Life course theorists propose that events that happen off-time are more stressful than normative, on-time events (Aldous, 1990). On-time events or developmental transitions are culturally typical experiences that are normatively expected by oneself and others, which often means more social support for these experiences. For instance, a first marriage between individuals in their 20s is celebrated by family and friends, whereas a first marriage between a high school student and a 40-year old might be seen by some as inappropriate. Life course scholars note that individuals prepare themselves to experience normative events, and even if not fully prepared, the social support they receive helps them adapt to the new status (e.g., bridal showers, weddings, and housewarming parties). Remarriage in middle age and later life are off-time events, and even younger individuals who remarry experience off- time status changes in stepfamilies.
For example, the television series Modern Family portrays an extended stepfamily with incongruent family life cycles. Jay, a 60-something man whose children (Mitchell and Claire) are middle aged, married parents themselves, is remarried to Gloria, a much younger woman with a teenage son. After remarriage, Jay and Gloria had a child together, Joe. When Jay and Gloria first married, she and her then preadolescent son disrupted Jay’s “empty nest.” Some of the humor of this comedy series is related to Jay and Gloria being at quite different places in their life courses. Jay wants to relax, slow down, and take time to enjoy the fruits of his earlier labors, while slowly turning the management of his business over to his daughter. Gloria is busy with a toddler, and when not engaging in child care, she wants to shop, have fun, and go out in the evenings. Jay, who may have thought his child-rearing days were long past, can now contemplate over a decade more of back-to-school nights, Little League games, and children’s play dates to supervise. Gloria, who may not have thought much about grandmotherhood before she married Jay, has stepgrand- children who are older than her oldest child and a toddler son who is years younger than his nieces and nephew. Manny, Gloria’s son and Jay’s stepson, is in the same grade in school as his step-nephew, and he is a stepbrother to adults that are two decades older than he is.
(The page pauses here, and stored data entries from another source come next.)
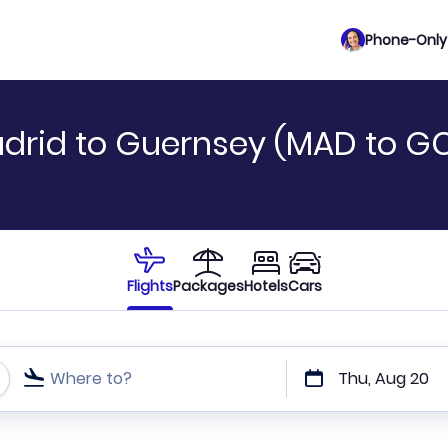
Phone-Only 
drid to Guernsey (MAD to GC
Flights
Packages
Hotels
Cars
Where to?
Thu, Aug 20
t or direct flights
Although this show normalizes family diversity in many ways, it is played for laughs when Jay asks a store clerk where the diapers are (for baby Joe), and the clerk brings him adult diapers, thinking they are for Jay. In real life, this would be a minor stressor for this stepfamily dad, but such life course disparities have the potential for more serious problems.
For instance, a newly remarried couple may try to foster family closeness by planning family outings and home activities at the same time that an adolescent stepchild is striving for individuation and personal independence. This is an example of remarital/stepfamily development needs being at odds with the developmental needs of individuals in the family. Stepparents who have little knowledge of normal adolescent development may feel rejected by the stepchild who refuses to participate in these family plans, the parent may worry that the remarriage is harming her or his relationship with the child; the stepparent may think the stepchild is being a disrespectful jerk. In reality, the adolescent stepchild is merely trying to grow up! Basic child development knowledge could be quite helpful (Adler-Baeder, Robertson et al., 2010; Ganong et al., 2002).